▶ PROBLEM TO WORK ON
In the data, find each line where the word "maximize" appears and list that line.

▶ Stored items from a collection

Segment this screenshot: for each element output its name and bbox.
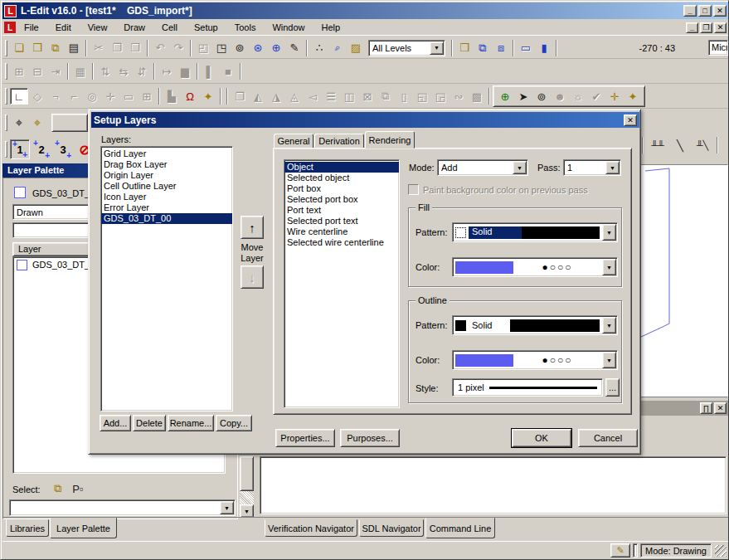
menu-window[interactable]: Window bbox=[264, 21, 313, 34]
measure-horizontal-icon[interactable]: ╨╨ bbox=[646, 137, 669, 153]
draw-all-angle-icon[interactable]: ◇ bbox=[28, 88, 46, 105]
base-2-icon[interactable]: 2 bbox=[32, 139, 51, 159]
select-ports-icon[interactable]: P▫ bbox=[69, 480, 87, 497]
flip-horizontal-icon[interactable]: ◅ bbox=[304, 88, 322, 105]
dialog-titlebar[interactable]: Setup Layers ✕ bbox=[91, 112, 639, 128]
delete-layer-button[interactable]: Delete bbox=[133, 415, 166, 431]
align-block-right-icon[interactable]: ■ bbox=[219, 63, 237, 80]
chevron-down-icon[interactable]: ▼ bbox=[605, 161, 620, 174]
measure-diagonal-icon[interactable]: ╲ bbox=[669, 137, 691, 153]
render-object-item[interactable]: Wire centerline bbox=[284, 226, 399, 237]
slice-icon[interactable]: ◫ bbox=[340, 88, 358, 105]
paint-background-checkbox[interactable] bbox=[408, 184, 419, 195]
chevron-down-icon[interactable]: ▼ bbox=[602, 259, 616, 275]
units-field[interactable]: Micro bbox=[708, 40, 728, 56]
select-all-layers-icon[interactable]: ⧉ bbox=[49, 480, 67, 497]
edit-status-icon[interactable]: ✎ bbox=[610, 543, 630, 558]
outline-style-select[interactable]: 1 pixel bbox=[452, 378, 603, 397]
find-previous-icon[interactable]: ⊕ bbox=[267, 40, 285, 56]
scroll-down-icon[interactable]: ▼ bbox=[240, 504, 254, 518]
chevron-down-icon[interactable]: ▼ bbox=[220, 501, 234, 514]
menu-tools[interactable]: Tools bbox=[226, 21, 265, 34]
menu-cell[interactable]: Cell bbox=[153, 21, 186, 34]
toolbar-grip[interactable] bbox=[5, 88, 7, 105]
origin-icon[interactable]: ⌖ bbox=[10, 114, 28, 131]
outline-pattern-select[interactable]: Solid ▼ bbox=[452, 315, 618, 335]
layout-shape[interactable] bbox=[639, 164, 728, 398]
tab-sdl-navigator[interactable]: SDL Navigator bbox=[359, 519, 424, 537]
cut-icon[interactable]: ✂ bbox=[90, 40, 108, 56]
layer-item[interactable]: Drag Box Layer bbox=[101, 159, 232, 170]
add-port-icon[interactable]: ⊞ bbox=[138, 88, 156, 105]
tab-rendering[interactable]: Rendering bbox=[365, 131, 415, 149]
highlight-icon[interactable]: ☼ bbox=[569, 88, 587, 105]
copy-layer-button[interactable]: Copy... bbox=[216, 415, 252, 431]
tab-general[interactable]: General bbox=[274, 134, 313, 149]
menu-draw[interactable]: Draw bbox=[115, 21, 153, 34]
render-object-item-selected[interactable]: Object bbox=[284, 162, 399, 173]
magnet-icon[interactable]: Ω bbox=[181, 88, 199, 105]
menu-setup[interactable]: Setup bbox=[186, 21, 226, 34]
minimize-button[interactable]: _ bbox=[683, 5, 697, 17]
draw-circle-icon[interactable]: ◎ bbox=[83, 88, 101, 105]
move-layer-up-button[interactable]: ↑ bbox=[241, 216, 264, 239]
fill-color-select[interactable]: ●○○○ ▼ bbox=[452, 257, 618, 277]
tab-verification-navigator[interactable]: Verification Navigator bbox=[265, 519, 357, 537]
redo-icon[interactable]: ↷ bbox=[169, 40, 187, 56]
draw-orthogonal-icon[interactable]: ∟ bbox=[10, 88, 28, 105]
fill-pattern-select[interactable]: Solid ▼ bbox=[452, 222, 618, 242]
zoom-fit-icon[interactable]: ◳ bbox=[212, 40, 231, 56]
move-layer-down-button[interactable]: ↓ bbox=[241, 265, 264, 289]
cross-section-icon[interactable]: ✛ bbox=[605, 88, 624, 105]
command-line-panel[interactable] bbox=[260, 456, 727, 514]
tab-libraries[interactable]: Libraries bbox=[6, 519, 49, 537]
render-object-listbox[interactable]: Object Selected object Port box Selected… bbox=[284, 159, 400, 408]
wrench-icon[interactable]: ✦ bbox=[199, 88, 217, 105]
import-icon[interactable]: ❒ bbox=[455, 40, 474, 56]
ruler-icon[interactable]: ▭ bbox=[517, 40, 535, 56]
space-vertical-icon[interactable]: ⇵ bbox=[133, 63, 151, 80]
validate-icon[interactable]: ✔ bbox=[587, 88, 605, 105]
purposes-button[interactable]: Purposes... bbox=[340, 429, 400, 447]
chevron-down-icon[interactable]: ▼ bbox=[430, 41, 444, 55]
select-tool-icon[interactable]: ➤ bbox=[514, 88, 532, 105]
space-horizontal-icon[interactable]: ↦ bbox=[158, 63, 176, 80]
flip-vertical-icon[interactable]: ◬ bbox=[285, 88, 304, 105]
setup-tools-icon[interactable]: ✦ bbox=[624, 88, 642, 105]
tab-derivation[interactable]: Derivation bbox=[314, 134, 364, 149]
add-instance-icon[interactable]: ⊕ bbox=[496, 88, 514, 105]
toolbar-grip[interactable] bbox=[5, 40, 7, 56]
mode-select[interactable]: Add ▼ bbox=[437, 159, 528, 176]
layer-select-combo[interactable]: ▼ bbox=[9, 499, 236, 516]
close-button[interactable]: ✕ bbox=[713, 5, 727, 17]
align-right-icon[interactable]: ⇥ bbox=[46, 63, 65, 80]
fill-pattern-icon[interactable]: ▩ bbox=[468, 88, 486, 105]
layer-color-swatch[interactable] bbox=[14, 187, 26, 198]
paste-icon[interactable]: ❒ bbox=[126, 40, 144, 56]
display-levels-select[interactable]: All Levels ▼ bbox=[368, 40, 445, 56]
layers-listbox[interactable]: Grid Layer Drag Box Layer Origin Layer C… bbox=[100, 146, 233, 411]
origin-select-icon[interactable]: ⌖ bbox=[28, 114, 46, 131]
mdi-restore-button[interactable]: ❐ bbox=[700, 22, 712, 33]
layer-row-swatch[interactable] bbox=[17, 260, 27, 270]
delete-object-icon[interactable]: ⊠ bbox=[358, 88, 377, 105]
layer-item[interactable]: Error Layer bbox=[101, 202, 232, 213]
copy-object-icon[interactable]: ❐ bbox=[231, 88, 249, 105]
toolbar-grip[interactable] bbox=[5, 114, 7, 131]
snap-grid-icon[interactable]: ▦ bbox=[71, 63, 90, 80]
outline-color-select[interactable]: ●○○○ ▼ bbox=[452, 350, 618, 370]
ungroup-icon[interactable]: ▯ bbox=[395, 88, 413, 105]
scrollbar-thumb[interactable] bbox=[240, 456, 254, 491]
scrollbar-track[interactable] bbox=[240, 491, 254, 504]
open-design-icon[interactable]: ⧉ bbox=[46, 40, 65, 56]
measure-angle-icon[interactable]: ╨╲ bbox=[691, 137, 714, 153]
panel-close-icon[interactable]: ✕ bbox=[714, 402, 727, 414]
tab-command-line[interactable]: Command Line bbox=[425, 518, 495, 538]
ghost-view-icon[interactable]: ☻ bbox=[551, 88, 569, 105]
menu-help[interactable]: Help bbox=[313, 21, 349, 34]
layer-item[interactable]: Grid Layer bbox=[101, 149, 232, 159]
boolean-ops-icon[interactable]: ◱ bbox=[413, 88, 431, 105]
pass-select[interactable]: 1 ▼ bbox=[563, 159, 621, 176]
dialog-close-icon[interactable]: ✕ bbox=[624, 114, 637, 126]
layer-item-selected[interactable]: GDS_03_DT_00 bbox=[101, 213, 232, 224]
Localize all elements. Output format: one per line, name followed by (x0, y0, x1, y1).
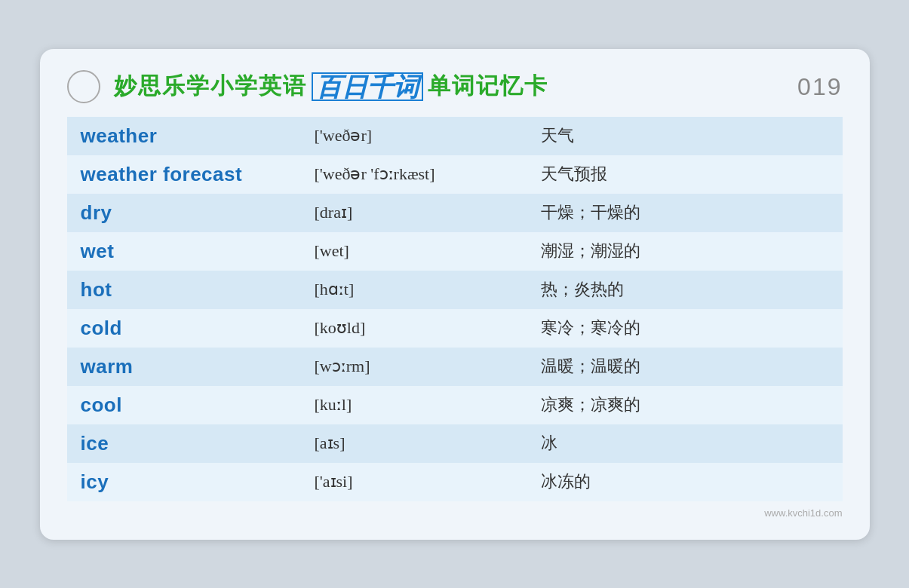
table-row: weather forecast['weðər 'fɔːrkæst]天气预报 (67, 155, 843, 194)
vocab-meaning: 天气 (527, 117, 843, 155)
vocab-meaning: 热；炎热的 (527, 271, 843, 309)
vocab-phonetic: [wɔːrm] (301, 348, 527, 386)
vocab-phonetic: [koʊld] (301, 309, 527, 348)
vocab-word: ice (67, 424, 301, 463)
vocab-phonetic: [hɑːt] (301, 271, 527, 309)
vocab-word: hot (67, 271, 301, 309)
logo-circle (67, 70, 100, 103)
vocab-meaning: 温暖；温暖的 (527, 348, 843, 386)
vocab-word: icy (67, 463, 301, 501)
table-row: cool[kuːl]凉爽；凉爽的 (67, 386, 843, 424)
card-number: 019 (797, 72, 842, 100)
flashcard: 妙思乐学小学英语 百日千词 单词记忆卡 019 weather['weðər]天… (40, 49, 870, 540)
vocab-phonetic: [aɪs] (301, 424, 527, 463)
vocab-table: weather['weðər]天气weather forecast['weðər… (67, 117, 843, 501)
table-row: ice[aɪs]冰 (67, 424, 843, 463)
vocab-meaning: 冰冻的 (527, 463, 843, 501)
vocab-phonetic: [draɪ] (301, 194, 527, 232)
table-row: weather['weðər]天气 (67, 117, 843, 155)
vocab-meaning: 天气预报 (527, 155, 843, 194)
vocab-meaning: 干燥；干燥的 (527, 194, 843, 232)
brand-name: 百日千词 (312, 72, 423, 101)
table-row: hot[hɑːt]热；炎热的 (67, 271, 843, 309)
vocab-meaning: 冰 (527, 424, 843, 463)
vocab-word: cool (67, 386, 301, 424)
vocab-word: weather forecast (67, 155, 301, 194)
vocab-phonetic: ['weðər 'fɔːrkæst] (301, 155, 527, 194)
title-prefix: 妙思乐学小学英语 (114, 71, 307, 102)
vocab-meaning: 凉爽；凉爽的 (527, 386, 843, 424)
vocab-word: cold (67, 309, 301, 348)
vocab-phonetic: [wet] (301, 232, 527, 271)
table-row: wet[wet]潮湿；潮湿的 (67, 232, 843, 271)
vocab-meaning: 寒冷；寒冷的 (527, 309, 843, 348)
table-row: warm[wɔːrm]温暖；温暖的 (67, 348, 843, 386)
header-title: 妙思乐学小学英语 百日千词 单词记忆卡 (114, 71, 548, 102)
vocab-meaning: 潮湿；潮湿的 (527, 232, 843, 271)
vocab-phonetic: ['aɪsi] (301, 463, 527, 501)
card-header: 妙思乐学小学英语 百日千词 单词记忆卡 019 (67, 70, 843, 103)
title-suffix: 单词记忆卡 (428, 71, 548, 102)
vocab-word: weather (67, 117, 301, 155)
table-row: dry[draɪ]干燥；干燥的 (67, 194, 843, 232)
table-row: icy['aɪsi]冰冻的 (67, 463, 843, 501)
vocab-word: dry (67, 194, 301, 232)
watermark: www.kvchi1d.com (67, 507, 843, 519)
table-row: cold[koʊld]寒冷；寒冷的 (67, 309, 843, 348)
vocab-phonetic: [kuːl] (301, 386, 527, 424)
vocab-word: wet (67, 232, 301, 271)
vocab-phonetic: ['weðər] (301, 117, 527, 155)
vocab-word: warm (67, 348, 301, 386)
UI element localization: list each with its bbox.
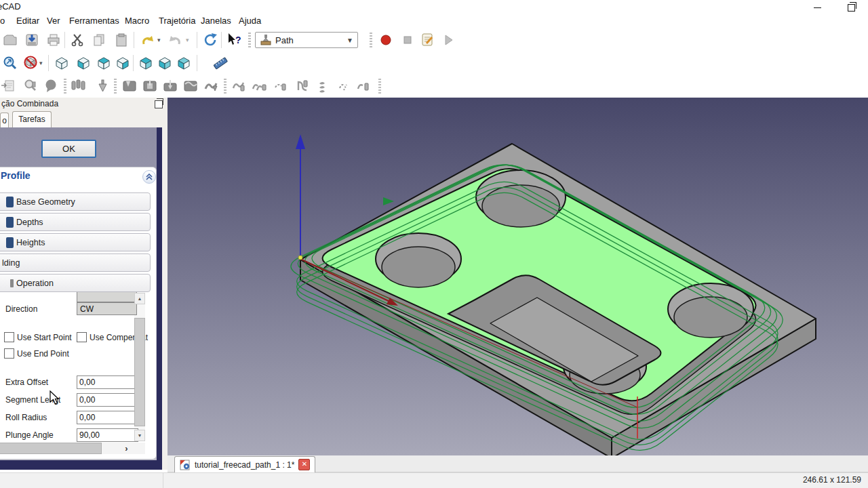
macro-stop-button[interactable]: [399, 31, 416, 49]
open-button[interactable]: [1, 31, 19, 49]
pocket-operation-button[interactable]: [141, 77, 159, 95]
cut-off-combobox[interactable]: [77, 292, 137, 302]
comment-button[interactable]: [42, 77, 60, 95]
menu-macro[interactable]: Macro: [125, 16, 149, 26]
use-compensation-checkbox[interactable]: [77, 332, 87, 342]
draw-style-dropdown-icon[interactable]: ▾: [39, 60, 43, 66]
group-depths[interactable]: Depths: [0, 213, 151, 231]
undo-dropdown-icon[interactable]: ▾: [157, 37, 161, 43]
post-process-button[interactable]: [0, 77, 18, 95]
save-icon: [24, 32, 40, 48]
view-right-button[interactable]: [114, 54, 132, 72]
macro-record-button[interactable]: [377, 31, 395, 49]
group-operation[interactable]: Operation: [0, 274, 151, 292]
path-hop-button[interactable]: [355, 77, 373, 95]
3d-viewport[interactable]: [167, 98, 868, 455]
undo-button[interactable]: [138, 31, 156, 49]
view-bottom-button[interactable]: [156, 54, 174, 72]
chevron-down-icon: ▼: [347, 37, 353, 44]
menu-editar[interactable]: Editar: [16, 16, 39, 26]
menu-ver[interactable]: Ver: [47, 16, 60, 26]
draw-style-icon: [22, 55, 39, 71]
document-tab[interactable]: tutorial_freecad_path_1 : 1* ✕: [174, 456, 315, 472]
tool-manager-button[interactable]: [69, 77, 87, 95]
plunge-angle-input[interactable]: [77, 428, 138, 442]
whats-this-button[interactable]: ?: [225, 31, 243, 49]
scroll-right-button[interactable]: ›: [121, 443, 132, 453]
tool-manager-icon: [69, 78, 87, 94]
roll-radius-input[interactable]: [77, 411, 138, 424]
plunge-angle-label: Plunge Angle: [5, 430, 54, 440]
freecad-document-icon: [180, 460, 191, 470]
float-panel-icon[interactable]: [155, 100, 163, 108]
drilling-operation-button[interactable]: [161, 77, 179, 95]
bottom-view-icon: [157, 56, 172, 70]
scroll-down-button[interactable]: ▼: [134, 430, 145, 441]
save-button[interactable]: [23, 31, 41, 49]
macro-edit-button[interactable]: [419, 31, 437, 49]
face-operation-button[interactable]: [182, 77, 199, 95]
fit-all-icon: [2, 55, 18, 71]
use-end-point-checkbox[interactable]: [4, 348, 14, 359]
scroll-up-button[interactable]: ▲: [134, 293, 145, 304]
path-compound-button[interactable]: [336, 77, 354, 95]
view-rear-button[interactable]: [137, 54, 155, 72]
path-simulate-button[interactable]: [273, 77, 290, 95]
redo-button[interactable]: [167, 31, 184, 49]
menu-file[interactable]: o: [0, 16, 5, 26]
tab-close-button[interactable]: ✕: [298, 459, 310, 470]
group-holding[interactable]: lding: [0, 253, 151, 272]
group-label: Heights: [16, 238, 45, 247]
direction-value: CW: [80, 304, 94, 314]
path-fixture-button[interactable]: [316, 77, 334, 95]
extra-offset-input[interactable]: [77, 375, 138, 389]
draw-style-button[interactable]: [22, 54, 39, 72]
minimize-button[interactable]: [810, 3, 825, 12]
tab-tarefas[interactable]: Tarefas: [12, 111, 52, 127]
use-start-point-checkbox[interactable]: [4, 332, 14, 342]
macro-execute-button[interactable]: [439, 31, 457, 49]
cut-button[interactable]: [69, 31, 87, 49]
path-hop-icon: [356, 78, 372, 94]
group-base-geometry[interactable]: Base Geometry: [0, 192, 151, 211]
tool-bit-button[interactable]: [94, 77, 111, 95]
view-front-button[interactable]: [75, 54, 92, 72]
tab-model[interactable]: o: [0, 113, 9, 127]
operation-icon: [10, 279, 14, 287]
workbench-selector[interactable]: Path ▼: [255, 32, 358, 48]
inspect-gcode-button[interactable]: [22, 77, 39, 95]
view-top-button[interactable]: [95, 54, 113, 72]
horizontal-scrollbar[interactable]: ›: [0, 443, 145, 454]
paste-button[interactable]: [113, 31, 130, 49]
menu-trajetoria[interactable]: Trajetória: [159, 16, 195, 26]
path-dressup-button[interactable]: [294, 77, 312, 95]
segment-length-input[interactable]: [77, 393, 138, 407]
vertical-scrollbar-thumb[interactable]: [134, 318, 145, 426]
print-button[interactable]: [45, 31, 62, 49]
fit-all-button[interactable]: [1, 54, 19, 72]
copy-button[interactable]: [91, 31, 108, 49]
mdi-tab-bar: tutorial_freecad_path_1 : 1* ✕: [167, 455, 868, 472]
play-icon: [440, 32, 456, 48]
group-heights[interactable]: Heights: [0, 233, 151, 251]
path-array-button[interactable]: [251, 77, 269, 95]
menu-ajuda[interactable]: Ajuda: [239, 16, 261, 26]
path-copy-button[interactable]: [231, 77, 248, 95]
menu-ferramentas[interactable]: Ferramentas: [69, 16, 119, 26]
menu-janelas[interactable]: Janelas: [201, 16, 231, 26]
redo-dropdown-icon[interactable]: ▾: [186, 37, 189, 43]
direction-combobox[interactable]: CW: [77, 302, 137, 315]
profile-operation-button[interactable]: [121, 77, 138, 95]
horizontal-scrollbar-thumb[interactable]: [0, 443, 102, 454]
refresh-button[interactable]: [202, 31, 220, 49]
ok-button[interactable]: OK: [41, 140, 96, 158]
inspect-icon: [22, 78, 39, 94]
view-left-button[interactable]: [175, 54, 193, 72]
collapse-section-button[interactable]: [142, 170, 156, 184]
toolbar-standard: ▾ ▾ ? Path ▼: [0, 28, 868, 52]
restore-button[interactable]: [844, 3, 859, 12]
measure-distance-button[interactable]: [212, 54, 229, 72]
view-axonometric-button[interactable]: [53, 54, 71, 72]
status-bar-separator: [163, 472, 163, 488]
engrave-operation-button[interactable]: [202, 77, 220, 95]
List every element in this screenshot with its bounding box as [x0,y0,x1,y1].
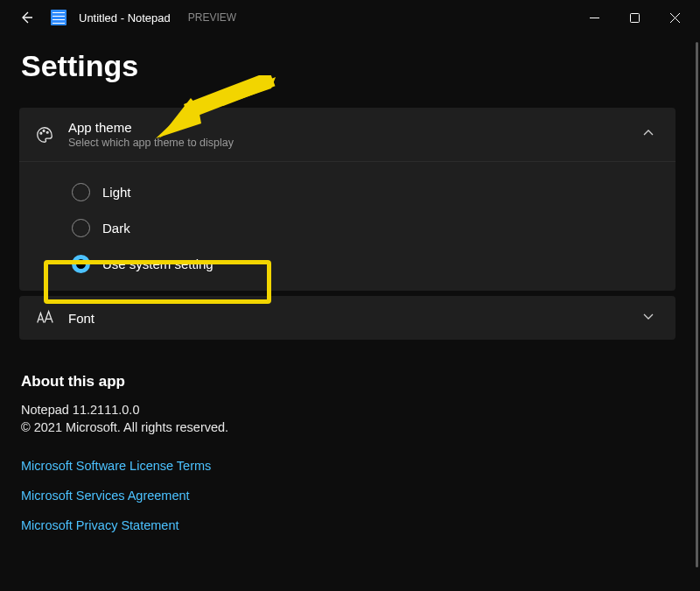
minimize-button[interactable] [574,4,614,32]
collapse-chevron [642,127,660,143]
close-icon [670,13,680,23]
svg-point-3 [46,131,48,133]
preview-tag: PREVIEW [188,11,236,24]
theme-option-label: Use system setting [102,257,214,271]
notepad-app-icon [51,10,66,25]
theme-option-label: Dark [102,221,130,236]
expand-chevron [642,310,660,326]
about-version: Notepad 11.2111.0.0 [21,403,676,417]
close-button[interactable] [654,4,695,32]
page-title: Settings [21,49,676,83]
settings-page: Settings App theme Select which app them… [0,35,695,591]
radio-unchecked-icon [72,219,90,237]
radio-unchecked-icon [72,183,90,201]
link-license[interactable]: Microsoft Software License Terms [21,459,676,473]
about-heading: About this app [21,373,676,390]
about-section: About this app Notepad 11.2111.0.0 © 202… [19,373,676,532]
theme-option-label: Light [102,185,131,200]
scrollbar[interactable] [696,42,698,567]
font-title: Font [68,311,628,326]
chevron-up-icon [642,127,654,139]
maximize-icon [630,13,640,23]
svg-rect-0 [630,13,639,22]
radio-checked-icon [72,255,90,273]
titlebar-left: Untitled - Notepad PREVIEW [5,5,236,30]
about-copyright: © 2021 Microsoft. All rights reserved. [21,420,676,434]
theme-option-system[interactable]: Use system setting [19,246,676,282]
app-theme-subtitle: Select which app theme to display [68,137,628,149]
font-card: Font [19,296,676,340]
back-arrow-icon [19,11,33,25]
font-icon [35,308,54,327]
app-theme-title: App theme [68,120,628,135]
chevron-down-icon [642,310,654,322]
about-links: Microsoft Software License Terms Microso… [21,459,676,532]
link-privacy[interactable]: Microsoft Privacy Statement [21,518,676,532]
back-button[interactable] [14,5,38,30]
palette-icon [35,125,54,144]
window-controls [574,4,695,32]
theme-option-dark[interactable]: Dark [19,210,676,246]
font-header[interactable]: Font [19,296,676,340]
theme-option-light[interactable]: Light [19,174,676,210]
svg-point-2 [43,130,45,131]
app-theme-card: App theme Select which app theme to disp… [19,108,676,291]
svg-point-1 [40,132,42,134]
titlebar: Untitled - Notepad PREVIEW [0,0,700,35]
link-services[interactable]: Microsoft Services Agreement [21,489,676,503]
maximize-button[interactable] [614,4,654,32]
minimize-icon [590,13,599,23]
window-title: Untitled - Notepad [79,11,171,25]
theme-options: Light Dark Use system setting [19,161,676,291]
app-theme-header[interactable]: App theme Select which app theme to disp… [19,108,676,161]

▶ RESPONSE
maximize-icon [630,13,640,23]
maximize-button[interactable] [614,4,654,32]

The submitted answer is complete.